A multa por sonegação nesses estados pode chegar a 100% ou 150% sobre o valor do imposto devido, além dos juros que correm pela taxa Selic. Se você transferiu um imóvel avaliado em R$ 300 mil e foi descoberto pela fiscalização dois anos depois, a conta pode saltar de R$ 12 mil para algo perto de R$ 30 mil. Em Santa Catarina, a vigilância é famosa pela exigência de documentação minuciosa sobre a doação de qualquer valor. O estado não aceita o argumento de "presente de aniversário" sem provas robustas de que o dinheiro saiu da conta do doador e entrou na do donatário. Tentar driblar isso é um risco financeiro desnecessário. Se você tem dúvidas sobre como lidar com ativos que já sofreram variação de valor, como ações, vale a pena entender antes a lógica de Calculando e Pagando a DARF de Renda Variável: O Guia Mensal, para não misturar as obrigações.

Mito 3: "Só imóveis e carros são tributados"

Muitos herdeiros focam apenas na escritura do apartamento ou na placa do carro e esquecem que o saldo em conta corrente, as aplicações financeiras e até as criptomoedas entram na base de cálculo do ITCMD. Em 2026, os bancos (como Itaú, Bradesco e Nubank) e as corretoras de cripto são obrigados a informar movimentações relevantes. Se o seu pai tinha R$ 50 mil em CDB e 0,5 Bitcoin na corretora, isso é herança. O Fisco quer saber sobre isso.

O grande risco aqui é achar que valores menores "passam batidos". A legislação não perdoa a soma dos bens. Você pode ter um carro de R$ 30 mil que acha insignificante, somado a R$ 20 mil na conta, e eis que surge uma obrigação tributária. Ignorar a conta bancária porque o dinheiro "vai ser usado para pagar o funeral" não é uma defesa válida perante o Fisco estadual. A base de cálculo é o valor venal dos bens na data do falecimento ou da doação, sem deduzir dívidas (exceto em casos muito específicos que exigem provas cabais). Tratar criptoativos como se estivessem em uma "terra sem lei" é o caminho mais rápido para um autuação. É fundamental saber exatamente o que declarei ao Leão para não contradizer o inventário; se precisar organizar seus ativos digitais, veja Como Declarar Criptomoedas Vendidas? Preço Médio ou FIFO? antes de preencher as guias estaduais.

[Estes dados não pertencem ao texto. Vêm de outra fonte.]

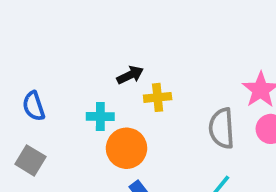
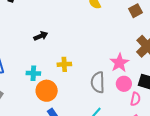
black arrow: (130, 75) -> (41, 36), moved

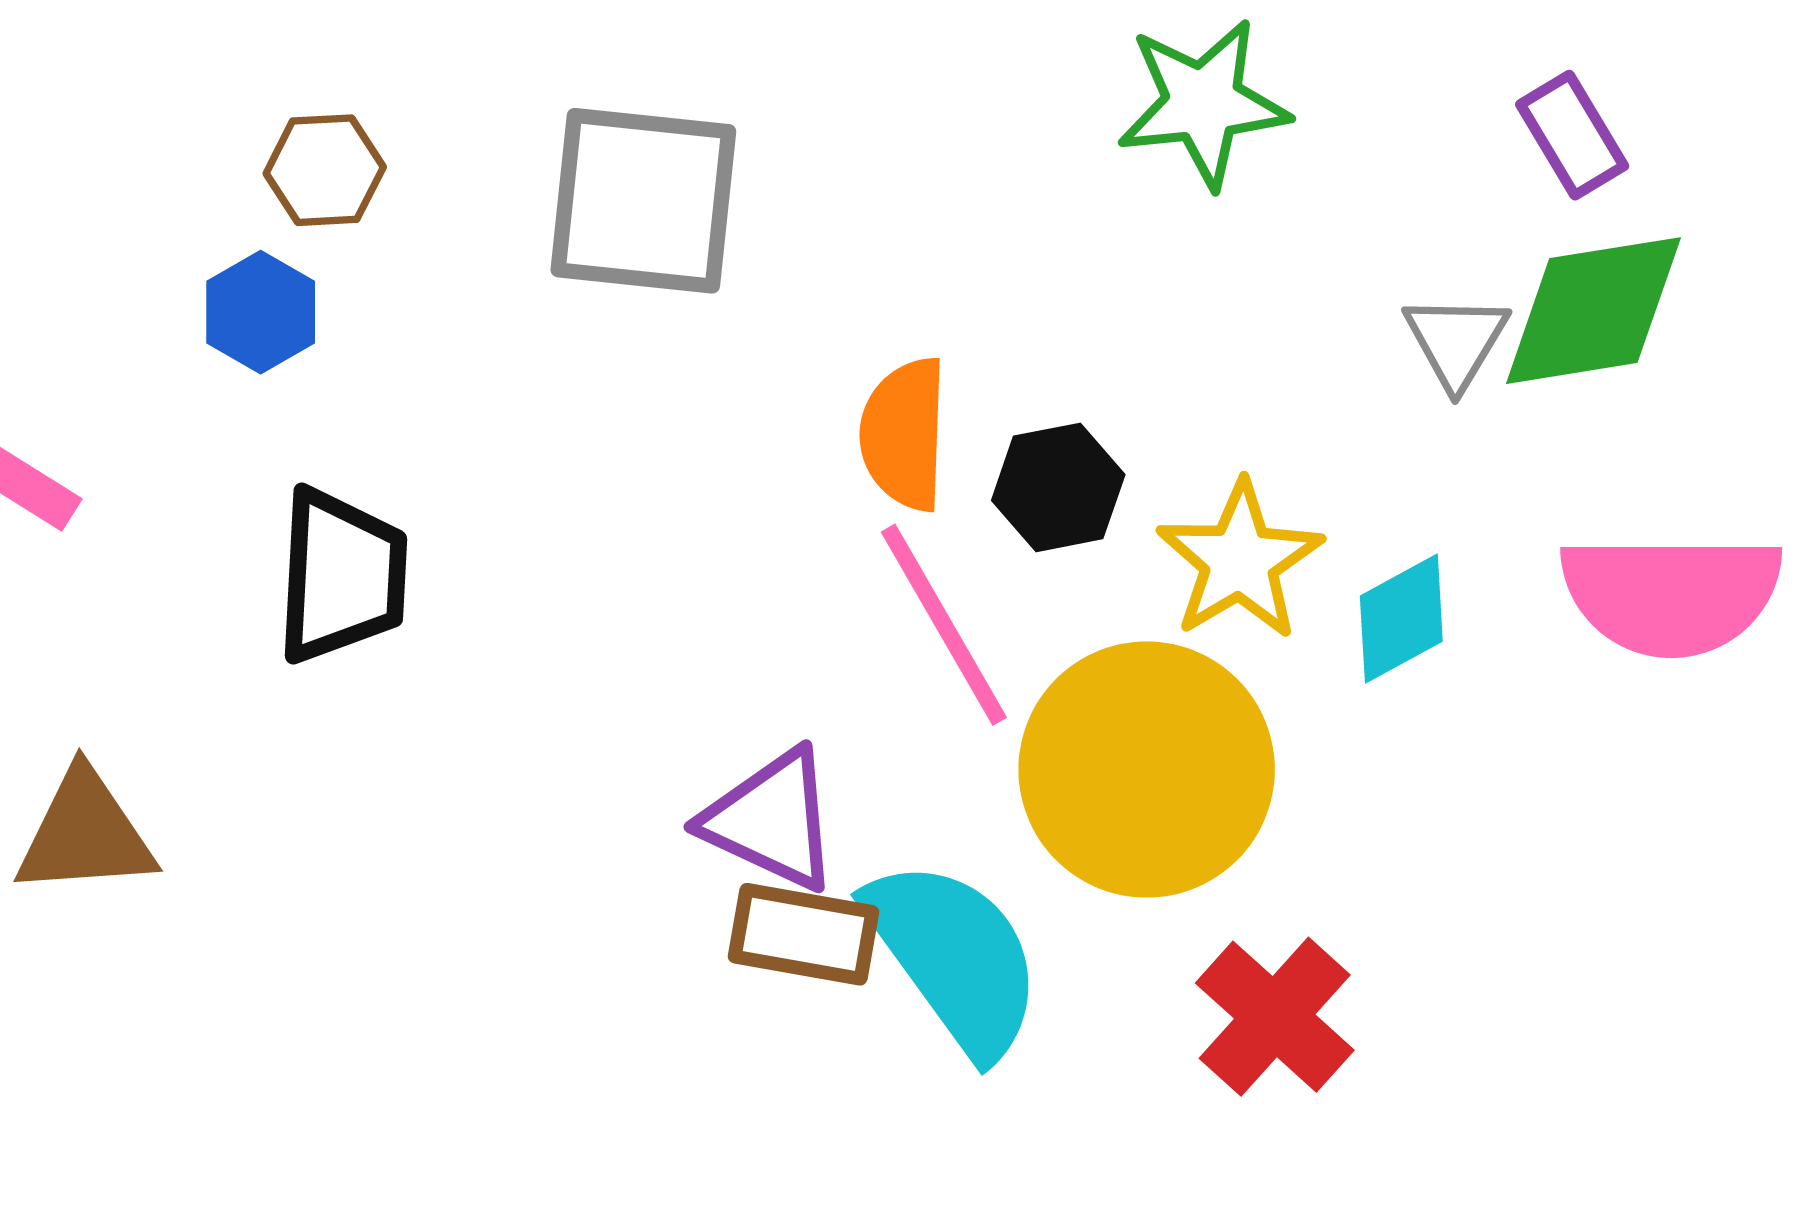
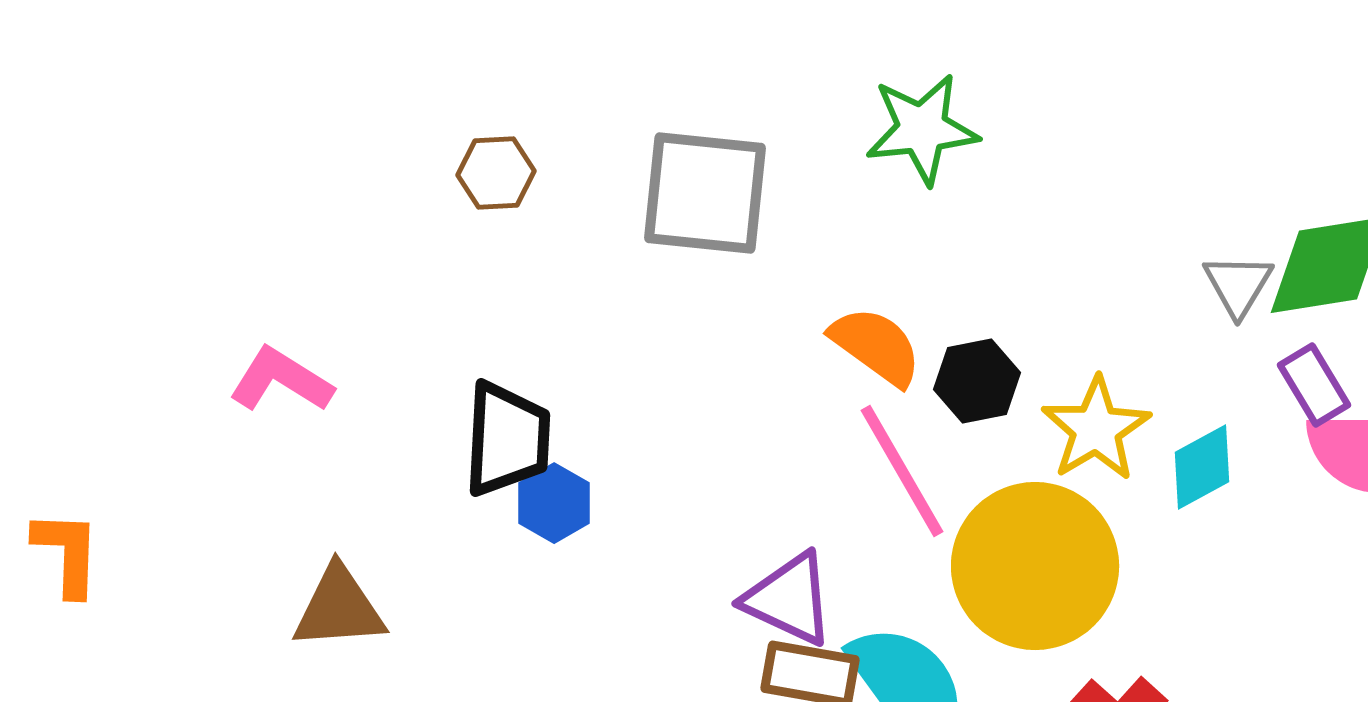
green star: (1203, 103) -> (922, 129), moved
purple rectangle: (1572, 135) -> (1314, 385), moved
blue hexagon: (261, 312) -> (554, 503), moved
orange semicircle: (904, 434) -> (876, 346), turned 124

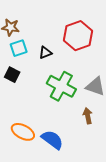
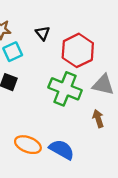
red hexagon: (78, 36) -> (78, 50), moved
black triangle: (45, 53) -> (43, 33), moved, turned -40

Mito 4: "Vou morar em outro estado para pagar menos e resolver"

Aqui entra uma tentativa de planejamento tributário que muitas vezes dá errado. Sim, a regra geral é que o imposto é devido ao estado onde o doador reside ou onde se processa o inventário. Mas mudar de domicílio apenas para pagar menos ITCMD, mantendo o padrão de vida no estado antigo, é classificado como fraude e pode ser desconsiderado pela administração tributária. O Fisco não é ingênuo; eles analisam contas de luz, voto e local de trabalho.

Além disso, existe o detalhe logístico: se os bens estão em São Paulo, mas o inventário é aberto em outro estado, o processo pode enfrentar burocracia cruzada. O estado onde o bem está localizado pode cobrar uma complementação se entender que houve evasão. O custo-benefício de uma mudança de domicílio fiscal deve ser calculado com frieza, considerando que você estará morando de fato no novo local. Se a intenção é apenas fazer um "contrato de gaveta" de residência, saiba que a fiscalização de 2026 está atenta exatamente a esse tipo de artimanha.

O leão come, mas o crocodilo da fiscalização estadual morde. A realidade é que o ITCMD deixou de ser um imposto secundário para ser uma das maiores fontes de receita de estados como São Paulo, o que aumentou drasticamente o apetite da arrecadação. A especificidade da lei local é o que dita se você vai pagar uma taxa administrativa ou uma multa confiscatória. Não tente aplicar a lógica de um estado em outro. Verifique a tabela progressiva do seu estado, cruze os prazos (geralmente 60 dias para doação e 120 para inventário em SP) e mantenha toda a movimentação bancária documentada. O custo da conformidade é sempre menor que o preço da multa.